++++ MATERIAL FOR THIS TASK ++++
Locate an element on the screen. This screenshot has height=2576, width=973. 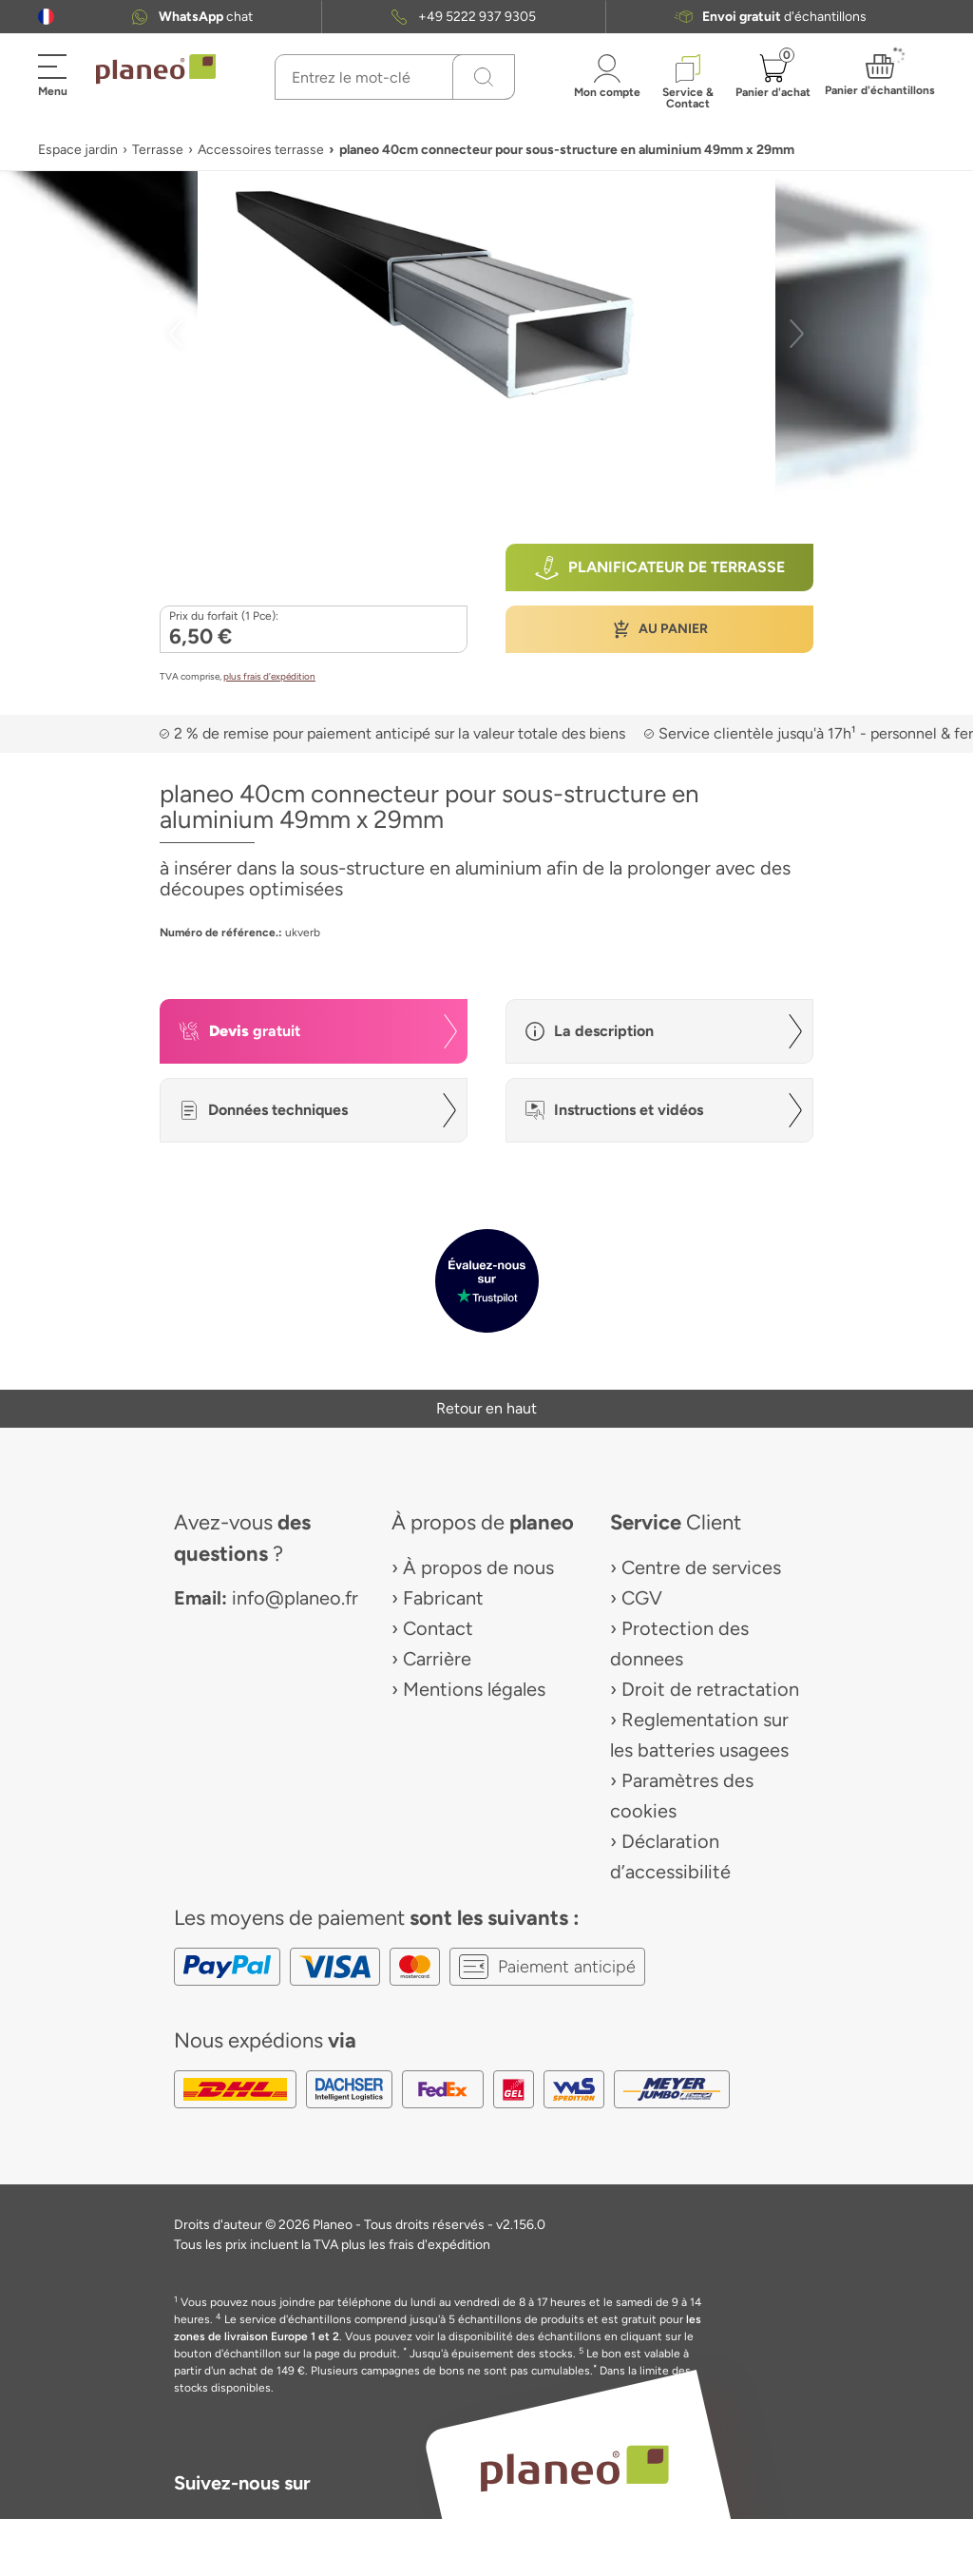
Carrière is located at coordinates (437, 1658).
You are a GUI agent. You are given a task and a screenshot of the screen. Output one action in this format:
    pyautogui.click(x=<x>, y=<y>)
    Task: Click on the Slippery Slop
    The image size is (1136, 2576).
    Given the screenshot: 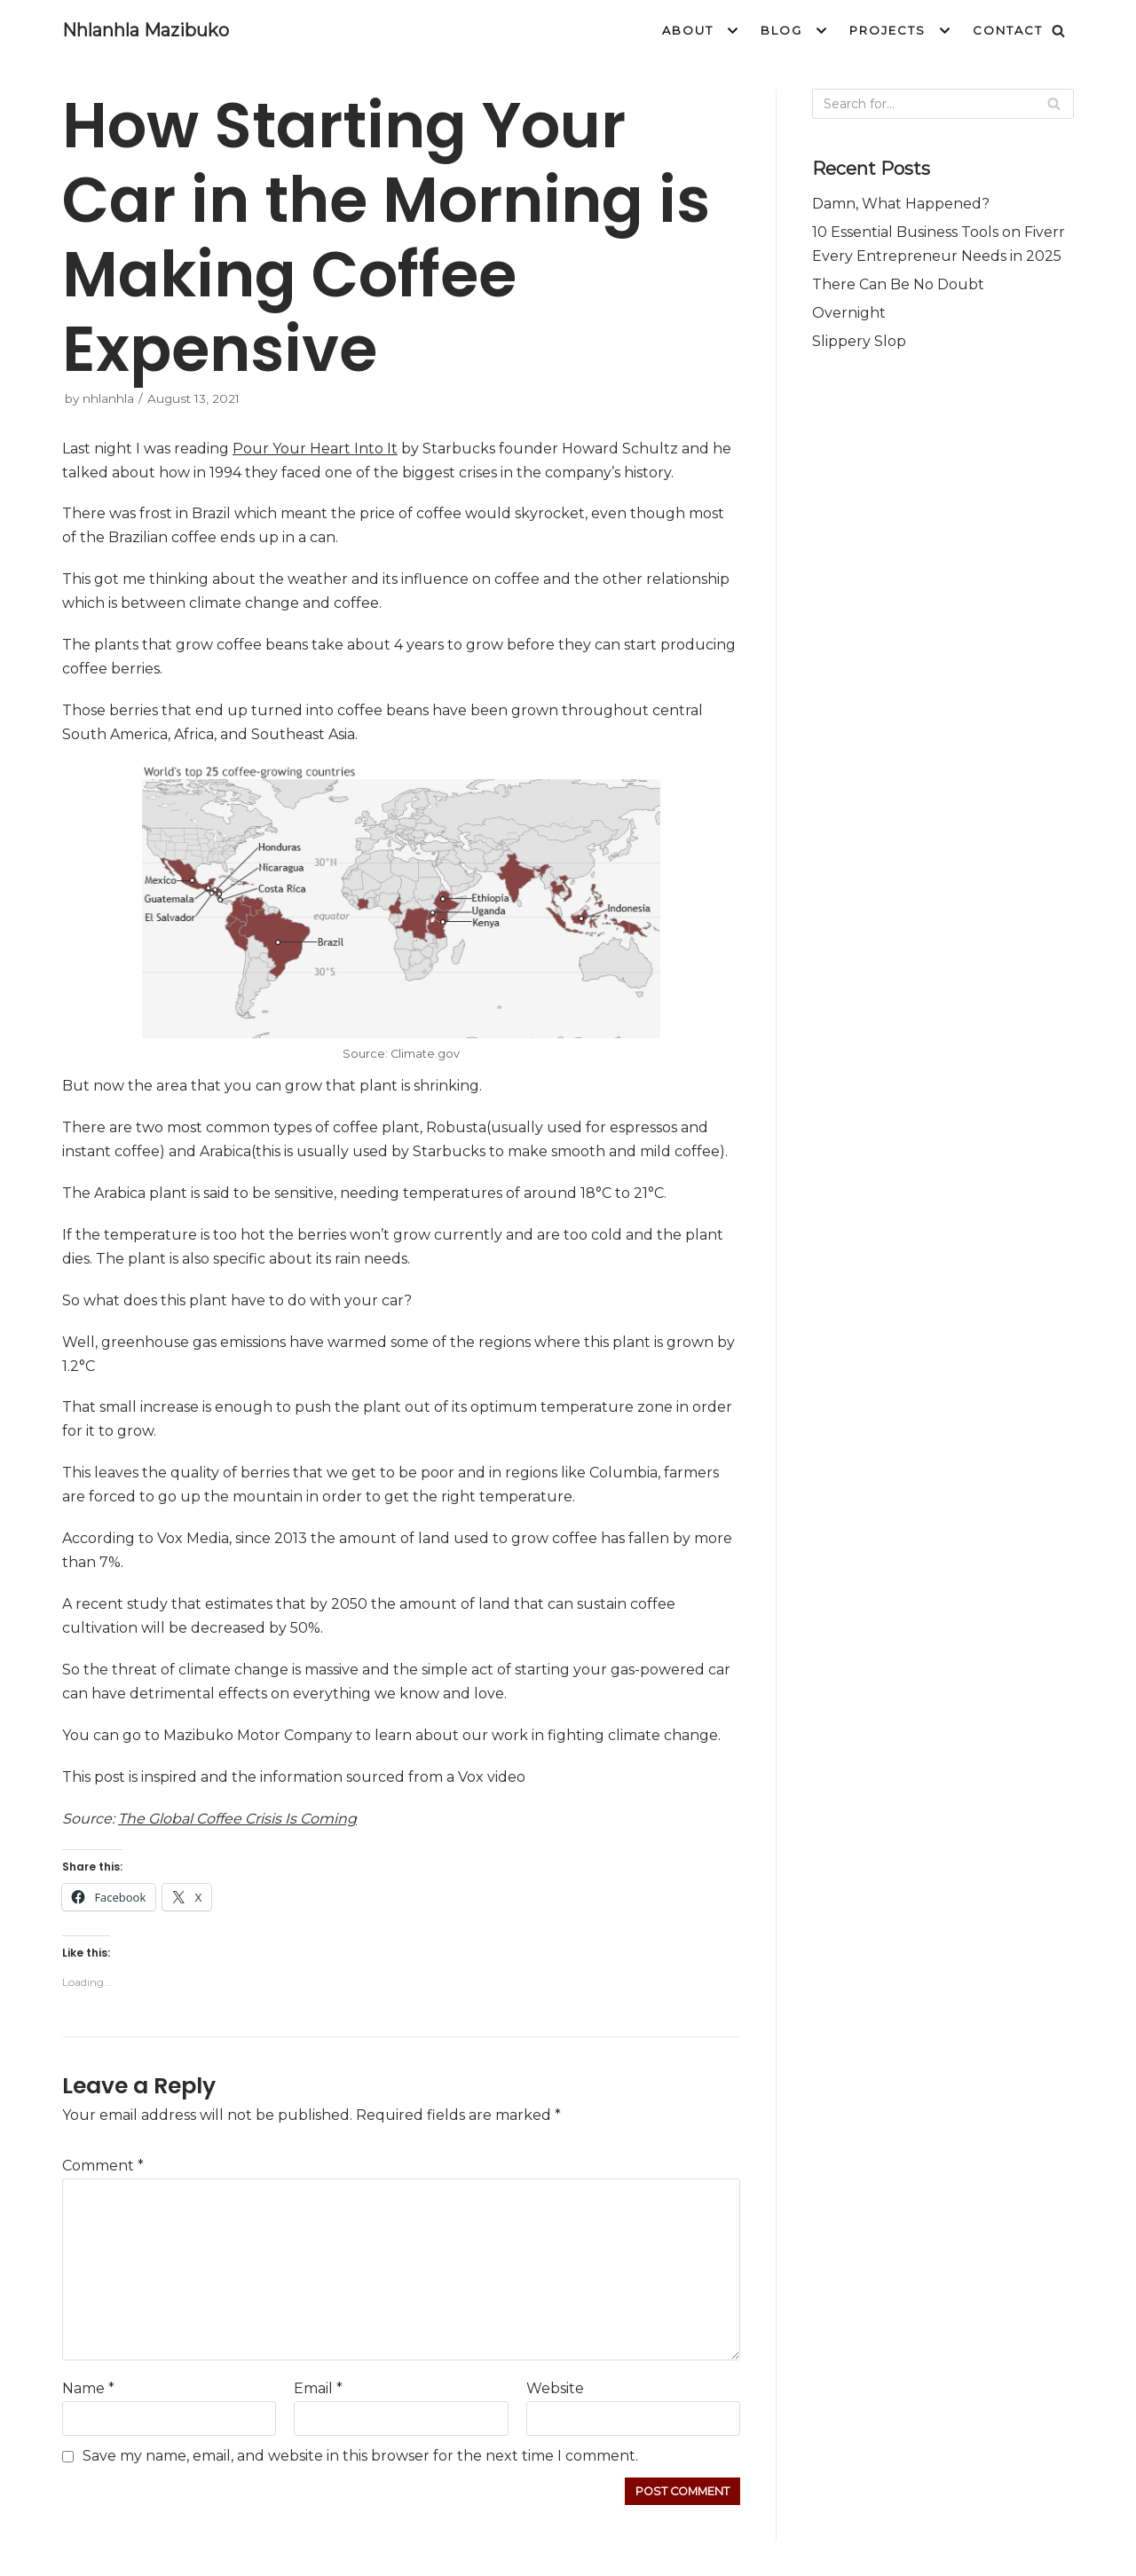 What is the action you would take?
    pyautogui.click(x=859, y=341)
    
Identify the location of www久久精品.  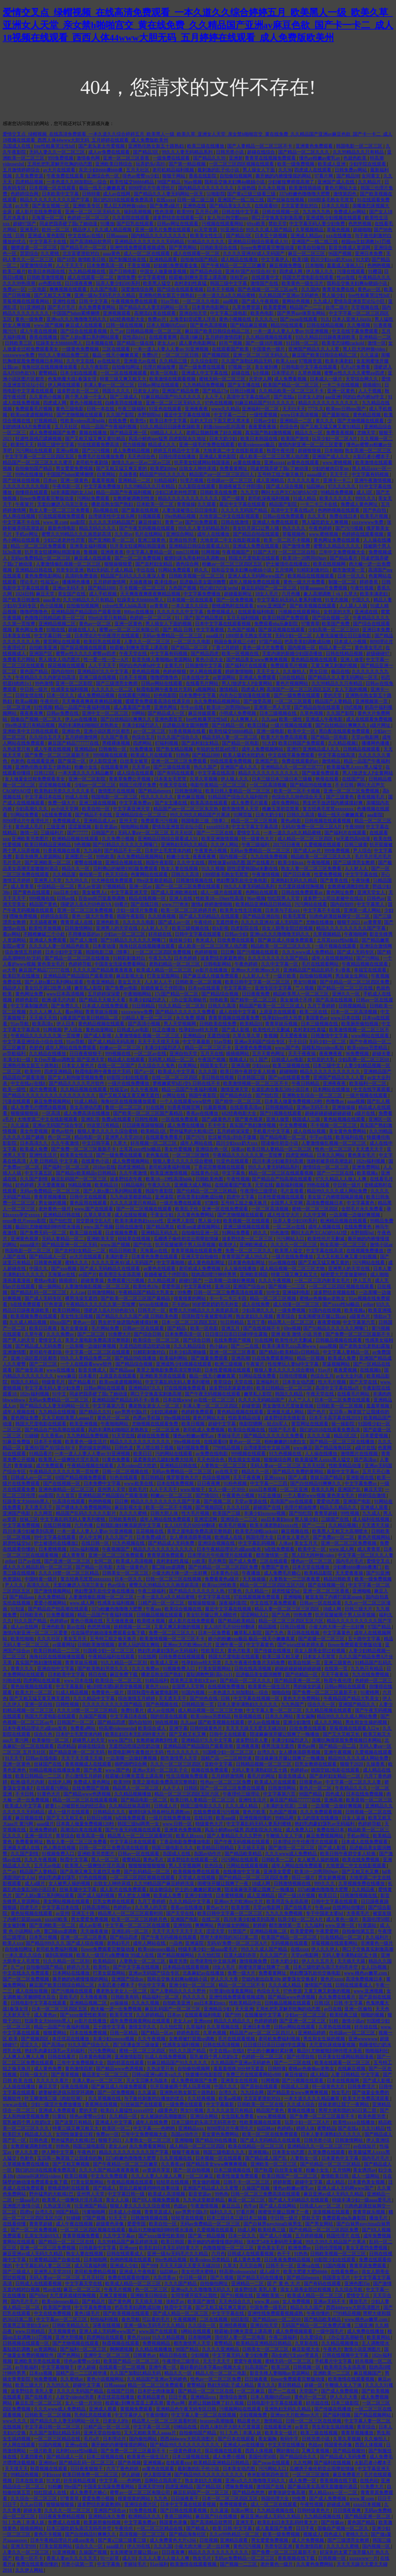
(225, 408).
++++
Give back exactly the run of lines that opens the material above and ends at the line with "The image size is (1136, 2576).". Omit the pictures.

Locate an element on the screen. This screenshot has height=2576, width=973. 
Carrière is located at coordinates (437, 1658).
You are a GUI agent. You are given a task and a screenshot of the screen. Output one action in this format:
    pyautogui.click(x=<x>, y=<y>)
    Task: Click on the Slippery Slop
    The image size is (1136, 2576).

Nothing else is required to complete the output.